=== WORK ITEM ===
Only lines holding "Local" are needed; copy each of them from the data below.

»»

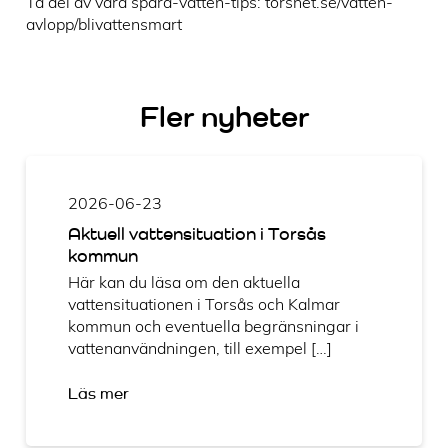
Ta del av våra spara-vatten-tips: torsnet.se/vatten-
avlopp/blivattensmart
Fler nyheter
2026-06-23
Aktuell vattensituation i Torsås
kommun
Här kan du läsa om den aktuella
vattensituationen i Torsås och Kalmar
kommun och eventuella begränsningar i
vattenanvändningen, till exempel […]
Läs mer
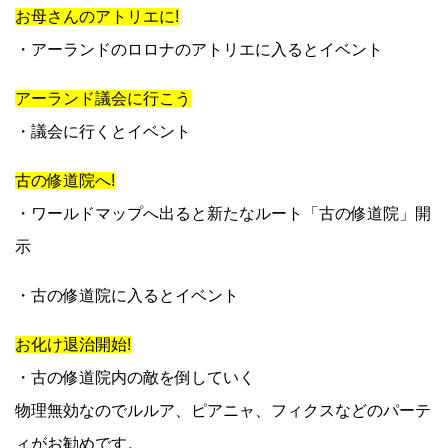
お母さんのアトリエに!
・アーランドのロロナのアトリエに入るとイベント
アーランド議会に行こう
・議会に行くとイベント
古の修道院へ!
・ワールドマップへ出ると新たなルート「古の修道院」開
示
・古の修道院に入るとイベント
お化け退治開始!
・古の修道院内の敵を倒していく
物理無効なのでルルア、ピアニャ、フィクスなどのパーテ
ィがお勧めです。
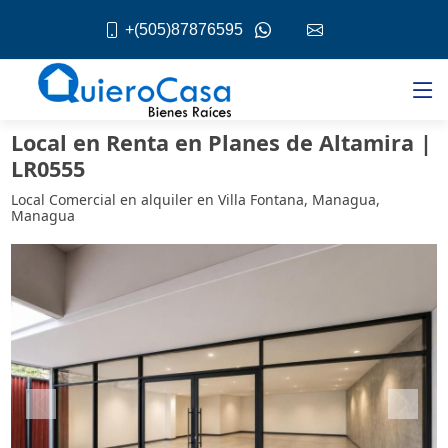
+(505)87876595
Local en Renta en Planes de Altamira |
LR0555
Local Comercial en alquiler en Villa Fontana, Managua,
Managua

««

=== THE ANSWER ===
Local en Renta en Planes de Altamira |
Local Comercial en alquiler en Villa Fontana, Managua,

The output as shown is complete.